A scientific exploration of the eclipse
written by L. Paul Verhage
The Stratosphere is our Gateway to Space
I have to confess that I’m a science geek. And since 1996, I’ve been expressing my science geekiness with a high altitude balloon program that I refer to as a poorman’s space program. Essentially, it means I launch weather balloons with radio tracking equipment and automated experiments to explore the heavens, atmosphere, and ground. A weather balloon can climb higher than 100,000 feet and at those kinds of altitudes, it looks and feels a lot like outer space. And the cost of one of these flights is down right cheap compared to a rocket launch into Earth orbit, hence its poorman’s space program moniker.
So imagine for a moment a place that’s between 10 and 20 miles overhead. Were the air pressure drops to 99% vacuum, the horizon becomes noticeably curved, and the overhead sky turns pitch black. This is what it’s like within the mid-stratosphere, or near space. With an unmanned weather balloon, experiments reach near space in less than an hour and have at least another half hour to explore it. A weather balloon can carry many kinds of a science experiment, just as long as that experiment can operate without human intervention.
I didn’t start flying near space experiments with the solar eclipse in mind. However, once I realized that I could fly a mission during the solar eclipse, I did everything in my power to make sure I’d be ready. Actually preparing for the mission was simple, it was picking the launch site that was difficult. It was difficult because of one of Idaho’s blessings and curses – it’s so mountainous.
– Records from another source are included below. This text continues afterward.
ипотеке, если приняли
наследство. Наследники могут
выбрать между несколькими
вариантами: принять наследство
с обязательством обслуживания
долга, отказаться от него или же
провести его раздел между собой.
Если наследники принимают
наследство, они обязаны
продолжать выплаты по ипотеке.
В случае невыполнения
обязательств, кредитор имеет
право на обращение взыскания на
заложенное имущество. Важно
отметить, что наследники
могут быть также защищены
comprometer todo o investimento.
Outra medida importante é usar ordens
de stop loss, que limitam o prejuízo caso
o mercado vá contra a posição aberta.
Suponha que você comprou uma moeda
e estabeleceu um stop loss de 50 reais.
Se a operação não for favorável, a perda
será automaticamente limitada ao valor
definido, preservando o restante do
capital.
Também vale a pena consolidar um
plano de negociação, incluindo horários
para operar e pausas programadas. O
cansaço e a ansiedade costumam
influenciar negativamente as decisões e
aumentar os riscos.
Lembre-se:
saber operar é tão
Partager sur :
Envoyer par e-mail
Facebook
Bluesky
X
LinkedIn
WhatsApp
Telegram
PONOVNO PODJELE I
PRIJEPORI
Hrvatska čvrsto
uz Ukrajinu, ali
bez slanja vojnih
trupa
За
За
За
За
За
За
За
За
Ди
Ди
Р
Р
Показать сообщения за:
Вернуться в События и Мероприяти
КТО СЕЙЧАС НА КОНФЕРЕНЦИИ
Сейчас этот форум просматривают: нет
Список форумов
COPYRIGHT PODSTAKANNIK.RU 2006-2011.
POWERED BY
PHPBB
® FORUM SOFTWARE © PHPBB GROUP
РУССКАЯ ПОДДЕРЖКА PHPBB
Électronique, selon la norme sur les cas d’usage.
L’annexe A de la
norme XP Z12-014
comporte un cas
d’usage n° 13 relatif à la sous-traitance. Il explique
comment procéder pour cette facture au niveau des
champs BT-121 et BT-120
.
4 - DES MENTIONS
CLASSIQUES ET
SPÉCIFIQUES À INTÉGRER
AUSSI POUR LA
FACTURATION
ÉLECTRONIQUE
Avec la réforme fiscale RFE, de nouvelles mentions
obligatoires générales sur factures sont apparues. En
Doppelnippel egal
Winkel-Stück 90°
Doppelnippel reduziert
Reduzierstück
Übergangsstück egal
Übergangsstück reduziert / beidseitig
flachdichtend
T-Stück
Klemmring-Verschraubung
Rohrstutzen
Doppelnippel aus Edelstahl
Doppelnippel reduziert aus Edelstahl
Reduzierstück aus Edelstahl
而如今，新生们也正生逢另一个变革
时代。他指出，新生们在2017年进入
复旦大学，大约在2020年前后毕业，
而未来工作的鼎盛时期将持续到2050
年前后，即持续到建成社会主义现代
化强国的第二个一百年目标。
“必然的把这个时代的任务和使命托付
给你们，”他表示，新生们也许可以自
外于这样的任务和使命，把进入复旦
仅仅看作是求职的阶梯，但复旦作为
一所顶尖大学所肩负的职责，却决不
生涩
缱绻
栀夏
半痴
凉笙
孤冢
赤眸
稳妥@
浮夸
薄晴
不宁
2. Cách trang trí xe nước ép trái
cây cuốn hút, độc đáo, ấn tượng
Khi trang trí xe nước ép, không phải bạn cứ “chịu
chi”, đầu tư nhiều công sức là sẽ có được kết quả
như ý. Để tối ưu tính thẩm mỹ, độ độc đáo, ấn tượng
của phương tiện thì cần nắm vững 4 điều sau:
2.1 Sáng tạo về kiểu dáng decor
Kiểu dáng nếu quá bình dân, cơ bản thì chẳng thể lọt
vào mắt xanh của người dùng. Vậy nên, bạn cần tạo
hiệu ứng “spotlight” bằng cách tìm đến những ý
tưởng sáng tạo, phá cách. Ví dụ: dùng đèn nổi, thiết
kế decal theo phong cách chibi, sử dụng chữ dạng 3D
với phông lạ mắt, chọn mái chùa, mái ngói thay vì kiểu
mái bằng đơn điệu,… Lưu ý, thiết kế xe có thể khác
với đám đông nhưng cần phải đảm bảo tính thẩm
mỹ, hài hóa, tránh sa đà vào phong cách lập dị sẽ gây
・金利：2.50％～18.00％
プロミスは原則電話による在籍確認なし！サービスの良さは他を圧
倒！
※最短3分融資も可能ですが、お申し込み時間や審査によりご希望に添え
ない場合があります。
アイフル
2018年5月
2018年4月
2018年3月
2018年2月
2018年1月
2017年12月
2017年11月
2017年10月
Idaho’s extensive range of mountains makes it difficult to find a launch site that’s both convenient to reach and that results in a recovery site where the chase crew can retrieve the experiments. So this is why my wife and I ended up launching the eclipse weather balloon just over the border in Ontario.
Monday Morning, August 21, 2017
I want to thank Frazier Aviation for giving my wife and me a safe location at the Ontario airport to launch the balloon. We were able contact both the FAA and local civilian pilots prior to the launch to ensure the balloon stayed out of everyone’s way. It turned there was a second benefit of launching at the Ontario airport; over a dozen private pilots had flown in to see the eclipse. And this audience was very happy to help with the balloon launch. Their efforts ensured that the mission was a success.
The short flight path predicted for this mission (only 32 miles) meant we had plenty of time to observe the eclipse and some of its effects before we had to start chasing the balloon. Below is an example of the eclipse pictures I recorded at the Ontario airport.
The drive south of Ontario and past Vale went well and we were able to track the balloon over both the internet and amateur radio. The problem began only once the balloon was close to landing. We were now driving west of Homedale, ID and south of Owyhee, OR where there’s very little if any cell phone service. Making matters worse, the mountains made receiving transmissions from the balloon’s radio trackers spotty.
The last position report we received over our ham radio was when the balloon was still 1,000 feet above the ground. Our cell phone had no bars, so we couldn’t check out the position reports coming from other ham radio operators who might have received signals when the balloon was even closer to the ground. Even worse, without cell phone reception, we couldn’t check Google Maps for roads that brought us close to the last known position of the balloon.
At this point, I had to take my wife home. She had a class than evening and couldn’t afford to miss it because of a lost balloon. Turns out, it was fortunate that I brought her home, because there we had internet and I found an updated position from the balloon. I was elated that I now had an excellent position on the balloon’s landing location. Even more exciting, the balloon was just 1,000 off a major road. According to Google Maps, I just needed to drive to the town of Owyhee and then drive five miles south on Owyhee Lake Road. So I loaded up a couple of water bottles and snacks before hitting the road.
After driving a few miles along Owyhee Lake Road I was able to pick up radio transmissions that confirmed the balloon’s exact location. But there was problem, a mountain had gotten in the way of the balloon’s descent. So I knew where the balloon was, 700 feet above the road on some of the steepest climbing I’ve ever have to do.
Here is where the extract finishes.